Urgent care centers can also partner up with a hospital or other urgent care centers in order to increase their chances of getting a higher compensation rate.
“A single center is going to have a harder time negotiating a contract than a center that is aligned with a merger, or multiple centers,” Dreskin says. “If you’re got 50 or 60 centers, your negotiating power is going to be higher than if you only have one or two centers.

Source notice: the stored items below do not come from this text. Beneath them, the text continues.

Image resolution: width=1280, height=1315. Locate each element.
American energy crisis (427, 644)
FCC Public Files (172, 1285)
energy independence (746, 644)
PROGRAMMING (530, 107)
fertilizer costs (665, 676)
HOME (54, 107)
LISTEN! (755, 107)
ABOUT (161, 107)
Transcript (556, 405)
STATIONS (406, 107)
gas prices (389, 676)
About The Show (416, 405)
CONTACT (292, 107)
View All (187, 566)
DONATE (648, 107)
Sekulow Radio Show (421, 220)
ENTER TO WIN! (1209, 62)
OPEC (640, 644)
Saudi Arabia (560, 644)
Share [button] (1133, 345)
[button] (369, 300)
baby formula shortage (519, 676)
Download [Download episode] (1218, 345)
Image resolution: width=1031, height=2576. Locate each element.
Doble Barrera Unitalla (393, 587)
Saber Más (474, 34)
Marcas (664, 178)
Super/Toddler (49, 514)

Any large entity is going to have a better opportunity than a smaller entity, that’s just a fact.”
Requesting an increase in your fee schedule can be daunting, but don’t forget that the whole point of a contract negotiation is negotiating.
“When writing the letter requesting an increase, I would ask for a 5% increase, knowing that payors will be negotiating down,” Khabinskay advises. “They will usually meet you halfway at 2-3%.”
If your negotiation is approved, Khabinskay says to expect the new, increased fee schedule to start in the new fiscal year. If you get declined, you have the right to appeal, but Khabinskay says that the overall process is very difficult.
“If the insurance company is funded by the state, you may not be able to negotiate rates at all,” Khabinskay warns. “If a negotiation is declined, try again in six months.”
One way to make the negotiation process easier is to look at the insurance that your patients are covered by. The more patients you have covered under a payor, the more likely they are to grant you an increase in compensation.
“Pursue the payors that you already know,” Stern says. “Make them believe that negotiating with you is in their best interest.”
Dreskin advises to make payors see an increase in fee schedule in a mutually beneficial light, instead of a negative one.
“Telling the payor that you want more while they get less is going to create an adversarial situation,” Dreskin warns. “Give them something in return. Show them that you can save them money by keeping their patients out of the emergency room.”
Dreskin says that if you have statistics demonstrating that your patient volume has gone up, while the patient volume at ERs in your vicinity has gone down, you can use that as an incentive to get a higher rate.